Middle East

Lebanese prime minister-designate calls for cooperation to 'salvage the country'

Mikati's remarks on Lebanon's economic crisis have come after he was named to form new government by Lebanese president

Wassim Seif El-Din and Ali Rezzakoglu   | 23.06.2022
Lebanese prime minister-designate calls for cooperation to 'salvage the country' Lebanese Prime Minister Najib Mikati ( Photo Credit: Lebanese Governmental Palace )

BEIRUT, Lebanon

Lebanese Prime Minister-designate Najib Mikati affirmed Thursday that "opportunities are still available to salvage what can be saved, in the country," referring to the severe economic crisis Lebanon has been going through for over two years.

This came in a news conference at the Presidential Palace and marked Mikati's first comment after he was named by Lebanese President Michel Aoun to form a new government after securing needed parliament votes.

Mikati said: "We have to be aware that we are facing either a complete collapse or a gradual rescue, and in the past months we knocked the door of salvation via the agreement with the International Monetary Fund."

"However, the agreement with the IMF can be amended, we must cooperate with the parliament to approve the required bills before continuing negotiations with the IMF," he said.

Mikati thanked those who voted for his assignment, as well as those who did not.

"This assignment gives me double confidence and we must all cooperate to save our country from what it is floundering in," he added.

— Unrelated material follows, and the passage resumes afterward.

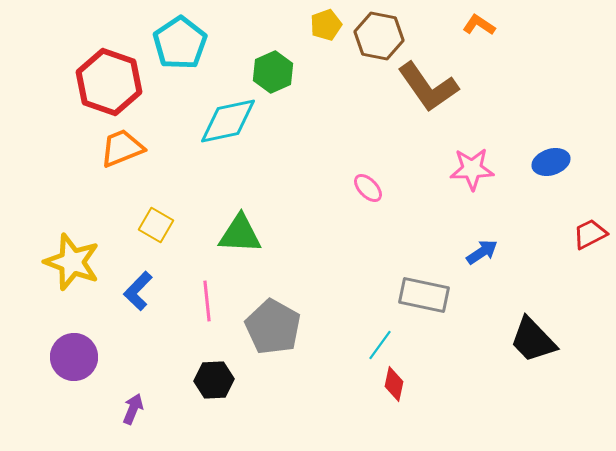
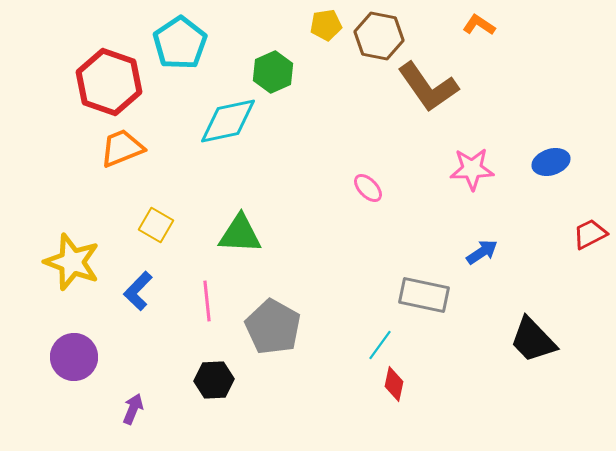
yellow pentagon: rotated 12 degrees clockwise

He also called on all political forces to assume "historic responsibility to complete the salvation process."

Mikati's assignment was expected days ago, and came after a long day of binding parliamentary consultations at the Presidential Palace in the capital Beirut.

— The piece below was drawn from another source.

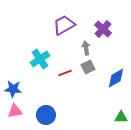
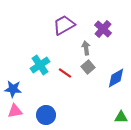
cyan cross: moved 6 px down
gray square: rotated 16 degrees counterclockwise
red line: rotated 56 degrees clockwise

Where Mikati competed with politician Nawaf Salam, who served as Lebanon's ambassador and permanent representative to the UN between July 2007 and December 2017.

Billionaire Mikati, 66, received the support of 54 out of 128 parliament seats, while 46 deputies did not name anyone. Salam won 25 votes, while former Prime Minister Saad Hariri received only one vote.

For nearly two and a half years, Lebanon has been witnessing a severe economic crisis, the worst in its history, which led to a financial and livelihood collapse amid a scarcity of fuel, medicine, and other basic commodities.